On the wall of the copy room (a room where I spend a lot of time, as it turns out) there’s a quote: “When I dare to be powerful, to use my strength in the service of my vision, it becomes less and less important whether I am afraid.”
I’ve been thinking about this concept – fear – a lot lately. For a moment I want to set aside all the ways this quote could be analyzed (“Why does TFA use this?” “What are they trying to convey?”) and just focus on the words themselves.
My life here is certainly defined by fear. I’m afraid for my students – that I won’t be the teacher they need, that I will be just one more adult in a string of adults who can’t give them what they need/deserve.
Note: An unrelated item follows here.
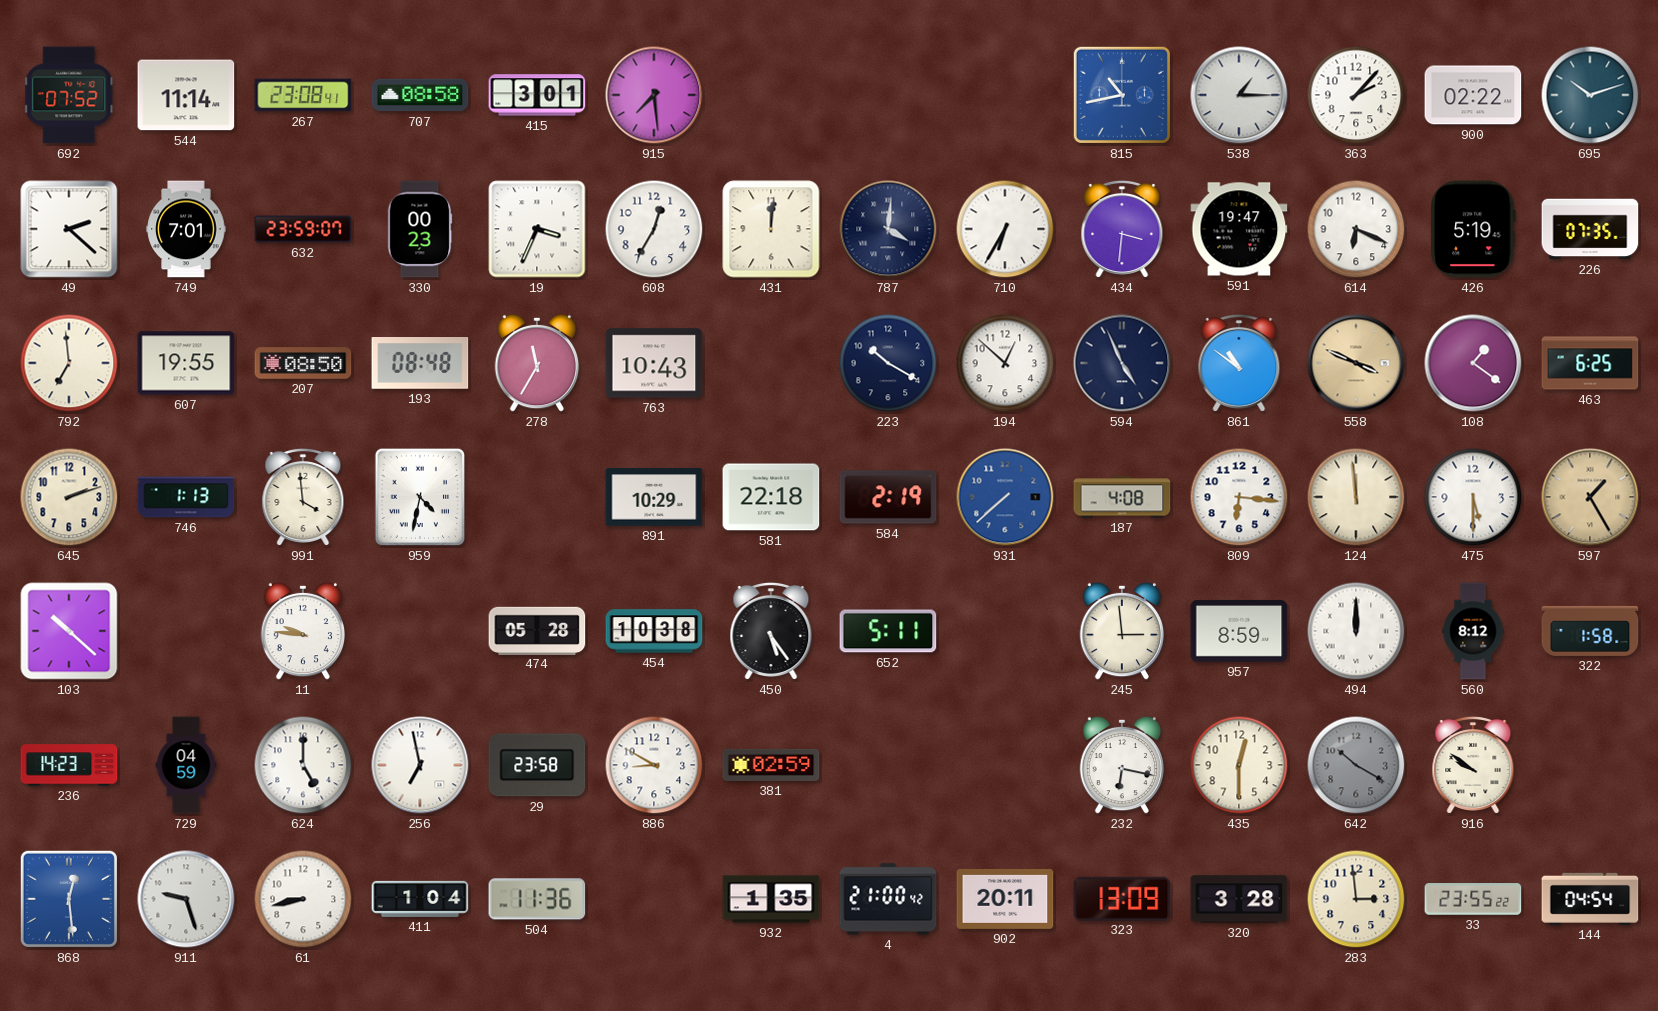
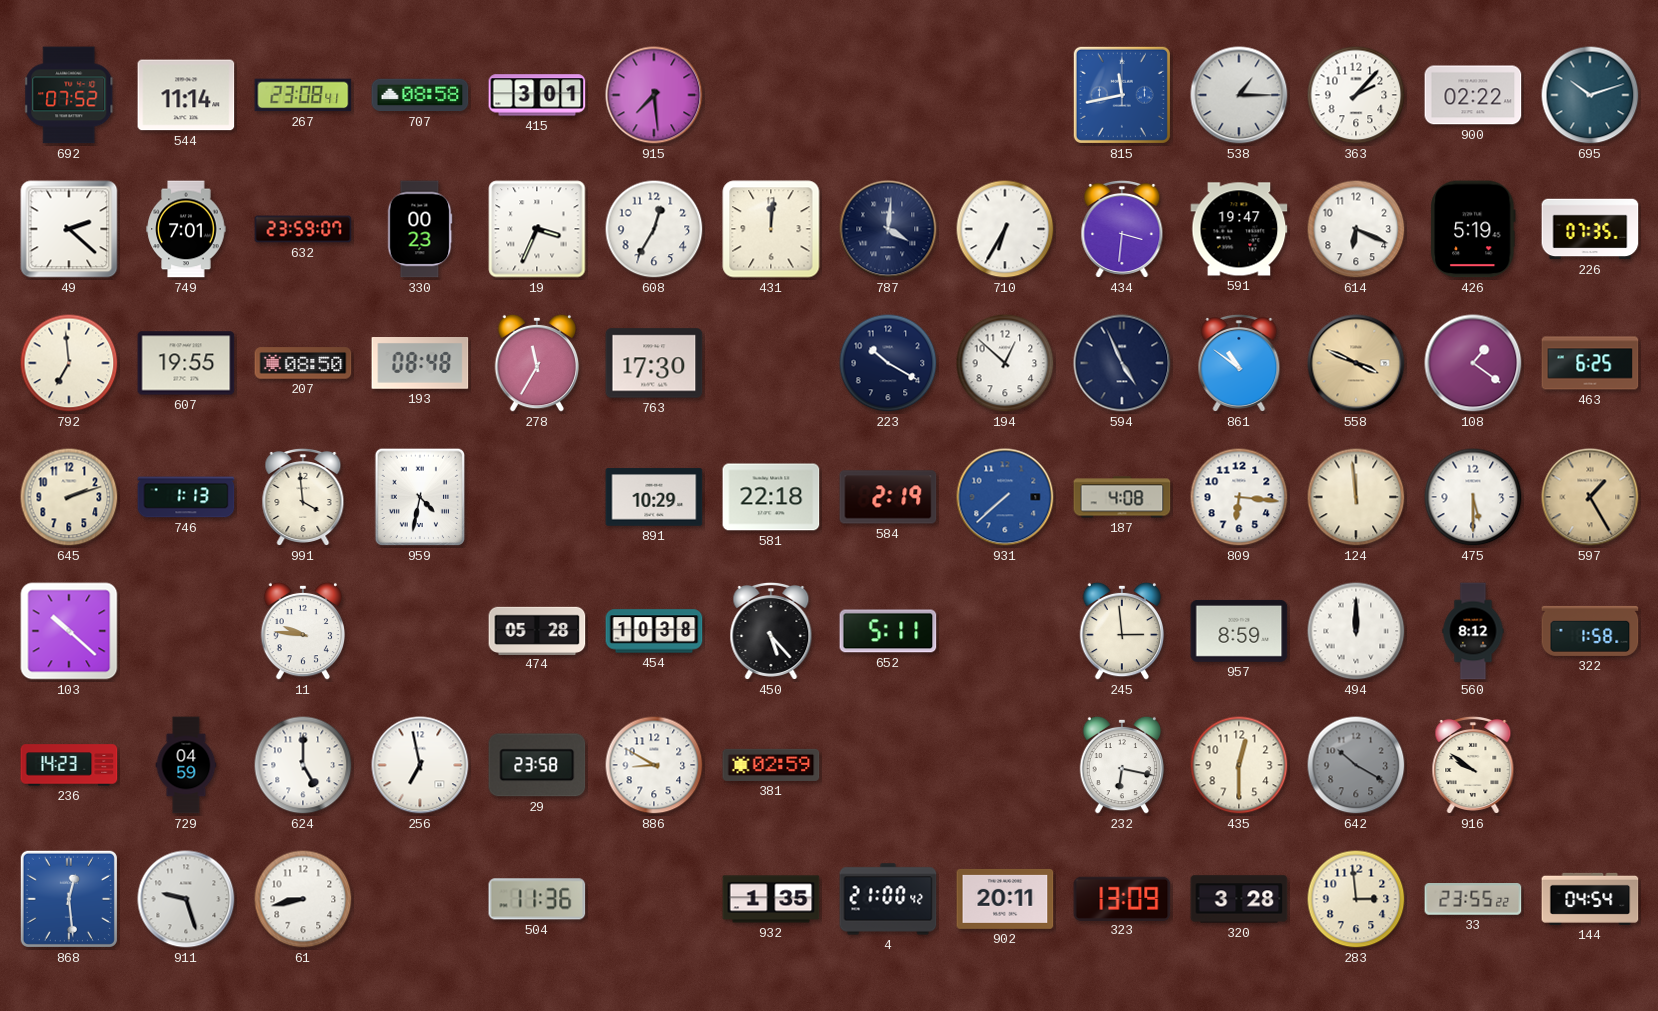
815: 10:43 -> 11:43
763: 10:43 -> 17:30
450: 5:24 -> 5:23
411: 1:04 -> none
I’m afraid for my girls – that they’ll get pregnant soon, have babies when they are still essentially babies themselves, that they’ll grow to define themselves by their sexuality and their self-worth by their physical attractiveness. I’m afraid for my boys. I’m afraid they’ll wind up in prison or god forbid something worse. I’m afraid they’ll hit women in the future just like they hit girls now, except somewhere along the way it stops being a joking, playful thing. I’m afraid they will internalize messages about “real men” and become even less willing to show emotion or anything similarly “soft.”
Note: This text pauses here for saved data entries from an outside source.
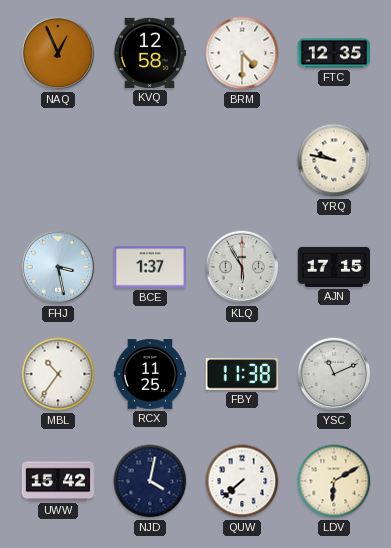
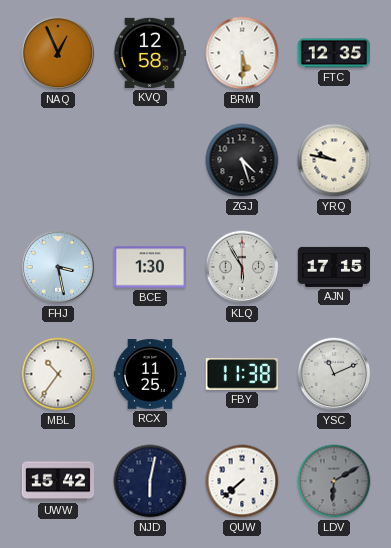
BRM: 4:30 -> 5:30
ZGJ: none -> 4:27
BCE: 1:37 -> 1:30
NJD: 4:02 -> 6:02
LDV dial: cream -> grey
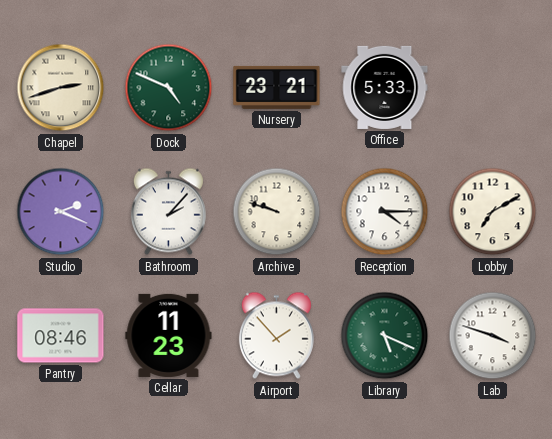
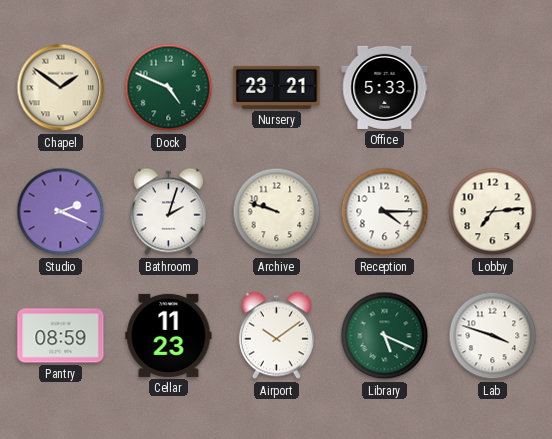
Chapel: 2:42 -> 1:51
Bathroom: 2:07 -> 2:03
Lobby: 7:10 -> 7:14
Pantry: 08:46 -> 08:59
Airport: 1:53 -> 10:09
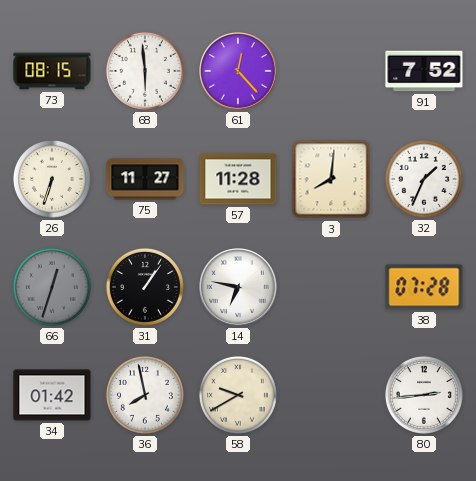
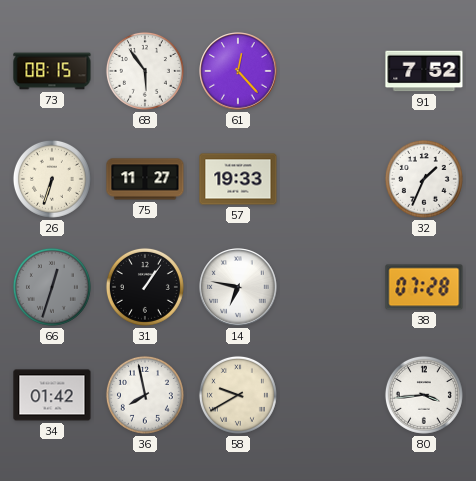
68: 5:59 -> 5:54
57: 11:28 -> 19:33
3: 8:01 -> none
80: 2:44 -> 3:44
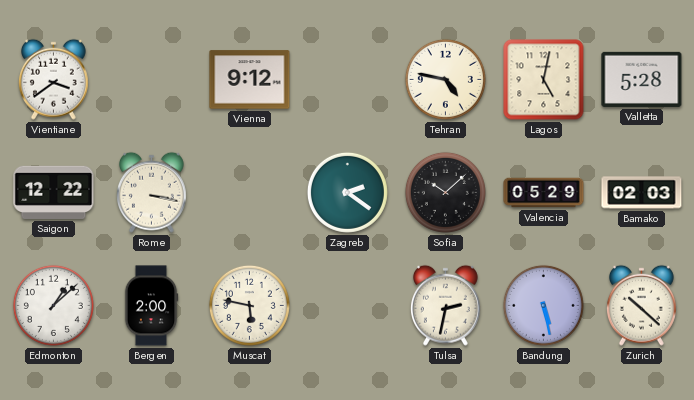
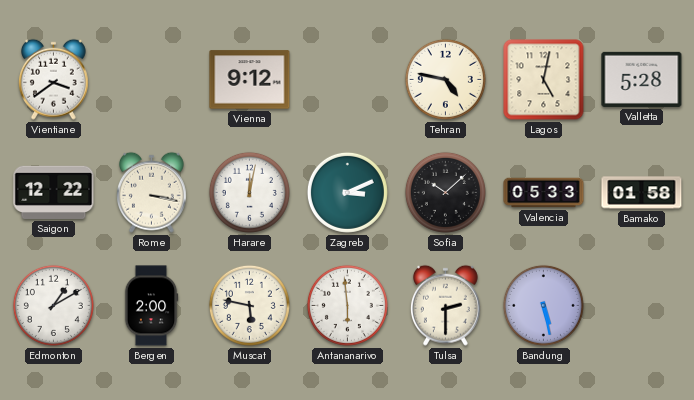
Harare: none -> 12:02
Zagreb: 2:21 -> 3:11
Valencia: 05:29 -> 05:33
Bamako: 02:03 -> 01:58
Edmonton: 1:08 -> 1:10
Antananarivo: none -> 5:59
Tulsa: 2:32 -> 2:30
Zurich: 10:22 -> none
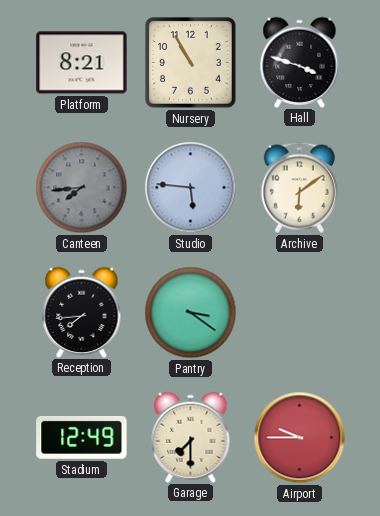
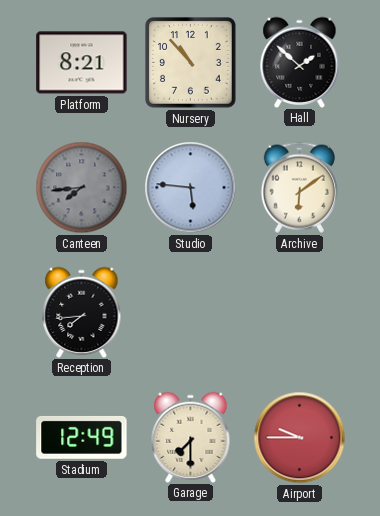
Nursery: 10:55 -> 10:53
Hall: 3:48 -> 1:52
Pantry: 3:21 -> none
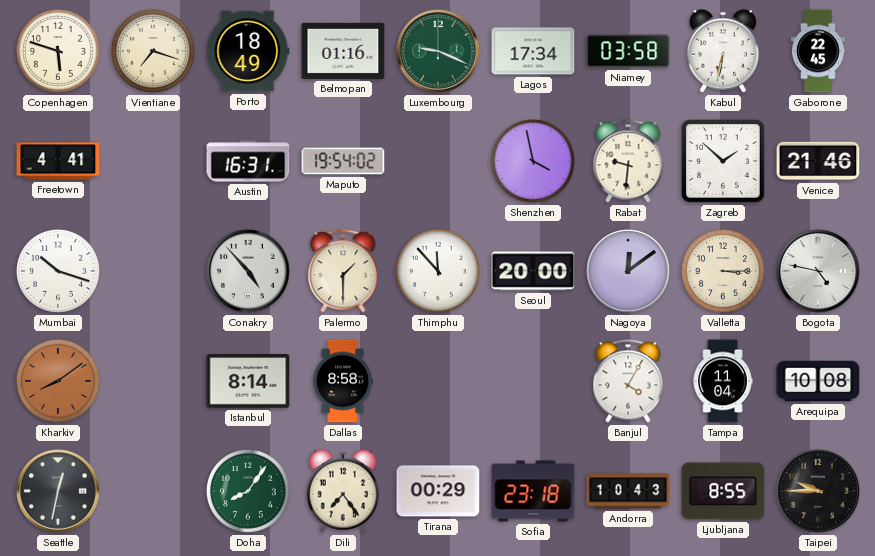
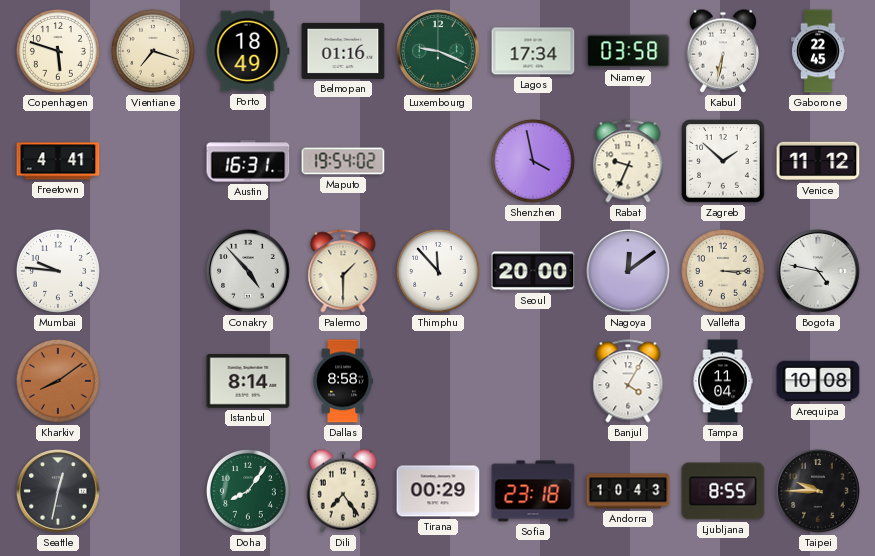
Rabat: 9:31 -> 9:34
Venice: 21:46 -> 11:12
Mumbai: 10:18 -> 9:46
I’m afraid because my class is still averaging a 35 on their exit tickets.
I’m afraid because we just spent four weeks of instructional time essentially spinning our wheels.
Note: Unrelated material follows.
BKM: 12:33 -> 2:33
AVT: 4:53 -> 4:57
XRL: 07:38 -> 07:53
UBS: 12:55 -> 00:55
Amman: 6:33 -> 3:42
I’m afraid because I have to bribe them with candy, and I watch them throw away their fruits and vegetables every day at lunch in favor of sugary drinks and processed snacks.
I’m afraid because of the stories they tell me.
I’m afraid of what I haven’t done.
Home visits, Saturday school tutorials, more small-group tutoring.
I’m afraid of what I have done.
Was I too harsh? Too blunt? Too direct?
I’m afraid of what they hear about their life chances.
I’m afraid of what they hear about their life choices.
I’m afraid when they tell me my expectations are too high
I’m afraid when they tell me they can’t ever live up to the people I expect them to be.
I’m afraid I’ll look back with regret at all the things I may have done differently
I’m afraid I’ll run into a student in the future and ask, what might have been.
And though I’m only secondary in this, I had yet another cryfest with important TFA adults (I promise I don’t do this that often! Yesterday was actually a great day in my classroom!) and they told me all they want me to do is feel supported and feel confident in myself. I have a whole list of my own fears – about life, being in the classroom, etc. – but that is a separate issue.
I suppose that, just like anything else in the world, fear can be both good and bad. Sometimes I let it cripple me, but other times I let it drive me. I always shied away from fear in college. I only really did things I knew I was good at…and when I realized I was bad at something, I backed away quickly. Every risk I took was incredibly calculated. And here, day after day, I look my fear right in the eye and dare it to stop me as I live my life. I use it to drive me forward, to keep working, to think more deeply about the way I see the world.
It’s an exhilarating thing, really, to stare fear down every single day, to be able to go to bed at night marveling at how I won because I am still in the fight.
A blessed life is one risked well, they say, and as I move right past my fear I see I’m becoming the person I want to be.